FP-Bezirkschef Peter Handlos im Interview zur „Ibiza-Affäre“: „Das ist kein Sittenbild für die gesamte FPÖ!“

Mag. Susanne  Überegger Mag. Susanne Überegger, Tips Redaktion, 20.05.2019 10:32 Uhr

BEZIRK FREISTADT. Tips bat FPÖ-Bezirksparteiobmann LAbg. Peter Handlos aus Tragwein nach dem innenpolitischen Erdbeben am vergangenen Wochenende – Stichwort „Ibiza-Affäre“ – zum Interview.

Tips: Als Sie von dem Video erfahren erhaben, was waren Ihre ersten Gedanken?

Peter Handlos: Eine Katastrophe.

Tips: Wie ist der Tenor bei den FP-Funktionären im Bezirk Freistadt? Sind sie Ihrer Meinung oder gibt es auch Personen, welche die FPÖ in der Opferrolle sehen?

Peter Handlos: Also die Opferrolle muss man relativieren. Was hier passiert ist, geht einfach nicht. Die handelnden Personen haben die Konsequenzen gezogen und sind zurückgetreten – und das war auch richtig so.
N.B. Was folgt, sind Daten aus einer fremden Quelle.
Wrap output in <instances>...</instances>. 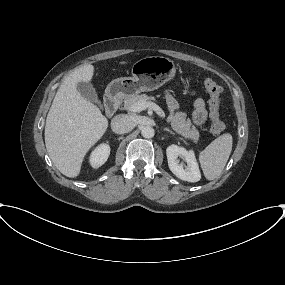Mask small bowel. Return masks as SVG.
Segmentation results:
<instances>
[{
	"label": "small bowel",
	"mask_w": 285,
	"mask_h": 285,
	"mask_svg": "<svg viewBox=\"0 0 285 285\" xmlns=\"http://www.w3.org/2000/svg\"><path fill=\"white\" fill-rule=\"evenodd\" d=\"M168 107L171 110H176L178 107L177 101L170 94H166ZM206 120L205 102L202 98H196L194 102L193 121L196 125H202Z\"/></svg>",
	"instance_id": "small-bowel-1"
}]
</instances>
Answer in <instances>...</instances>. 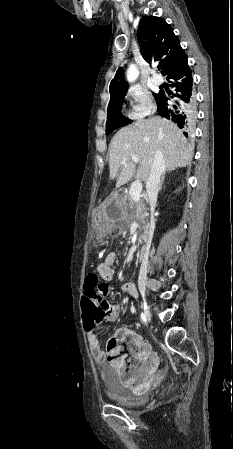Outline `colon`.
Segmentation results:
<instances>
[{
    "label": "colon",
    "mask_w": 233,
    "mask_h": 449,
    "mask_svg": "<svg viewBox=\"0 0 233 449\" xmlns=\"http://www.w3.org/2000/svg\"><path fill=\"white\" fill-rule=\"evenodd\" d=\"M98 274L90 272L86 275L84 282V292L80 299L82 306L81 318L83 328H102L104 312L99 305L98 297L101 292L96 288L100 285ZM132 336L128 332H123L117 337L112 338L107 344V353L111 361H119L120 346L122 344H131ZM128 366V365H127Z\"/></svg>",
    "instance_id": "5ec220e1"
}]
</instances>
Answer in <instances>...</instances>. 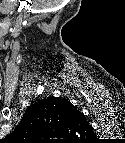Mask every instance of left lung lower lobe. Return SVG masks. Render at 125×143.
I'll use <instances>...</instances> for the list:
<instances>
[{"label": "left lung lower lobe", "mask_w": 125, "mask_h": 143, "mask_svg": "<svg viewBox=\"0 0 125 143\" xmlns=\"http://www.w3.org/2000/svg\"><path fill=\"white\" fill-rule=\"evenodd\" d=\"M85 116L69 102L65 106V122L67 125H71L75 120L80 121Z\"/></svg>", "instance_id": "obj_1"}]
</instances>
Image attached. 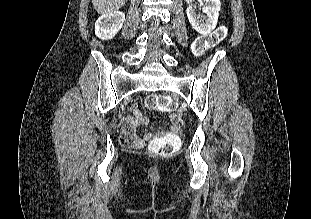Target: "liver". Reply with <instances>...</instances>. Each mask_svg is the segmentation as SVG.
Masks as SVG:
<instances>
[{
    "instance_id": "1",
    "label": "liver",
    "mask_w": 311,
    "mask_h": 219,
    "mask_svg": "<svg viewBox=\"0 0 311 219\" xmlns=\"http://www.w3.org/2000/svg\"><path fill=\"white\" fill-rule=\"evenodd\" d=\"M126 2L127 0H92L94 9L101 15L119 10Z\"/></svg>"
}]
</instances>
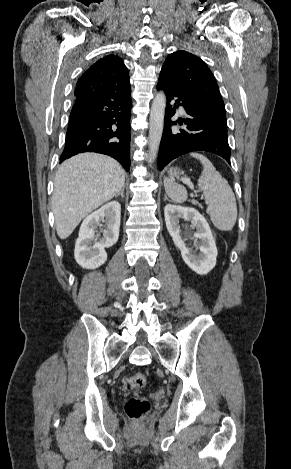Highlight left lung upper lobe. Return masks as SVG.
<instances>
[{
    "mask_svg": "<svg viewBox=\"0 0 291 469\" xmlns=\"http://www.w3.org/2000/svg\"><path fill=\"white\" fill-rule=\"evenodd\" d=\"M159 81L222 112L225 106L214 75L199 57L186 52L170 54L161 69Z\"/></svg>",
    "mask_w": 291,
    "mask_h": 469,
    "instance_id": "obj_1",
    "label": "left lung upper lobe"
}]
</instances>
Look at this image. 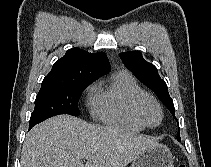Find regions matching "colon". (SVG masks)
I'll list each match as a JSON object with an SVG mask.
<instances>
[{"mask_svg":"<svg viewBox=\"0 0 211 167\" xmlns=\"http://www.w3.org/2000/svg\"><path fill=\"white\" fill-rule=\"evenodd\" d=\"M178 167H185V165H179Z\"/></svg>","mask_w":211,"mask_h":167,"instance_id":"colon-1","label":"colon"}]
</instances>
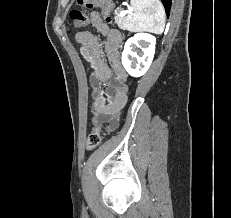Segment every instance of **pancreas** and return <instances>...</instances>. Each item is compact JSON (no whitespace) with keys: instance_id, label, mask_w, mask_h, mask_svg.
<instances>
[{"instance_id":"pancreas-1","label":"pancreas","mask_w":231,"mask_h":218,"mask_svg":"<svg viewBox=\"0 0 231 218\" xmlns=\"http://www.w3.org/2000/svg\"><path fill=\"white\" fill-rule=\"evenodd\" d=\"M123 18H121V17H116L115 18V22H116V24L118 25V27L120 28V29H124V23H123Z\"/></svg>"}]
</instances>
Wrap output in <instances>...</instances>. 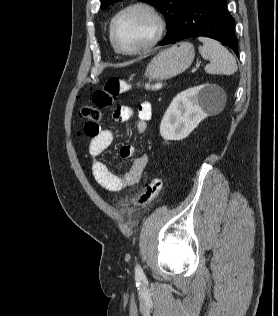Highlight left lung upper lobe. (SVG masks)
I'll return each instance as SVG.
<instances>
[{
    "mask_svg": "<svg viewBox=\"0 0 278 316\" xmlns=\"http://www.w3.org/2000/svg\"><path fill=\"white\" fill-rule=\"evenodd\" d=\"M121 1V0H101V8H106L110 4ZM147 2L157 9H159L166 19L168 31L166 37H168L174 30L181 10L186 2V0H141ZM165 37V38H166Z\"/></svg>",
    "mask_w": 278,
    "mask_h": 316,
    "instance_id": "1",
    "label": "left lung upper lobe"
}]
</instances>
Viele der FP-Funktionäre im Bezirk sagen, es ist ein Wahnsinn, dass gerade der Chef (gemeint ist Heinz-Christian Strache, Anm.) so einen Blödsinn macht. Diese Meinung teile ich. Gleichzeitig finde ich es falsch, aus diesen Verfehlungen zweier Personen ein Sittenbild für die gesamte FPÖ zu zeichnen.

Tips: Wie beurteilen Sie die Entscheidung für Neuwahlen?

Peter Handlos: Die sehr gute Arbeit einer Bundesregierung einem übertriebenen Machtbewusstsein zu opfern, finde ich nicht richtig. Ich halte Neuwahlen für unnötig und für einen großen politischen Fehler. Außerdem werden Neuwahlen eine Menge an Steuergeldern kosten. Nichtsdestotrotz wird sich die FPÖ für die Neuwahlen rüsten.

Tips: Wie groß ist der Schaden für Ihre Partei?

Peter Handlos: Es wäre unseriös, wenn ich als kleiner Bezirkspartei-Obmann hier eine große politische Einschätzung abgeben würde. Gut getan hat die Sache der Partei sicher nicht. Meiner Meinung nach hat die schwarz-blaue Bundesregierung eine gute Arbeit geleistet und auch in Oberösterreich funktioniert die schwarz-blaue Zusammenarbeit auf Landesebene sehr gut.

Tips: Die ÖVP weist darauf hin, dass Straches Aussagen in dem „Ibiza-Video“ unabhängig untersucht werden müssten und genau diese Unabhängigkeit mit dem damaligen FPÖ-Generalsekretär Herbert Kickl als Innenminister - Stichwort Befangenheit - nicht garantiert sei. 

Peter Handlos: Da sehe ich überhaupt keinen Widerspruch. Die Staatsanwaltschaft ist im Justizministerium angesiedelt.